* **DESCRIPTION OF THE TASK**
Every line of the material must be given again verbatim. Skip the images.

*** Block opens ***

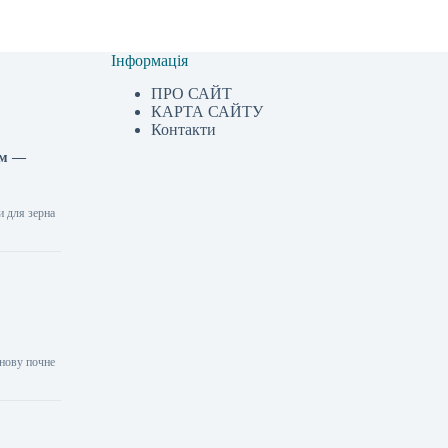
Інформація
ПРО САЙТ
КАРТА САЙТУ
Контакти
ом —
и для зерна
знову почне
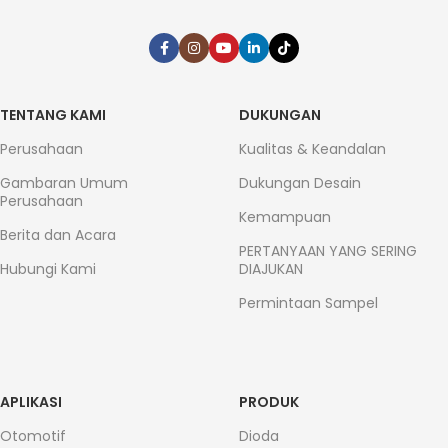
TENTANG KAMI
DUKUNGAN
Perusahaan
Kualitas & Keandalan
Gambaran Umum
Dukungan Desain
Perusahaan
Kemampuan
Berita dan Acara
PERTANYAAN YANG SERING
Hubungi Kami
DIAJUKAN
Permintaan Sampel
APLIKASI
PRODUK
Otomotif
Dioda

*** Block closes ***

* **TASK OUTPUT**
Інформація
ПРО САЙТ
КАРТА САЙТУ
Контакти
ом —
и для зерна
знову почне
TENTANG KAMI
DUKUNGAN
Perusahaan
Kualitas & Keandalan
Gambaran Umum
Dukungan Desain
Perusahaan
Kemampuan
Berita dan Acara
PERTANYAAN YANG SERING
Hubungi Kami
DIAJUKAN
Permintaan Sampel
APLIKASI
PRODUK
Otomotif
Dioda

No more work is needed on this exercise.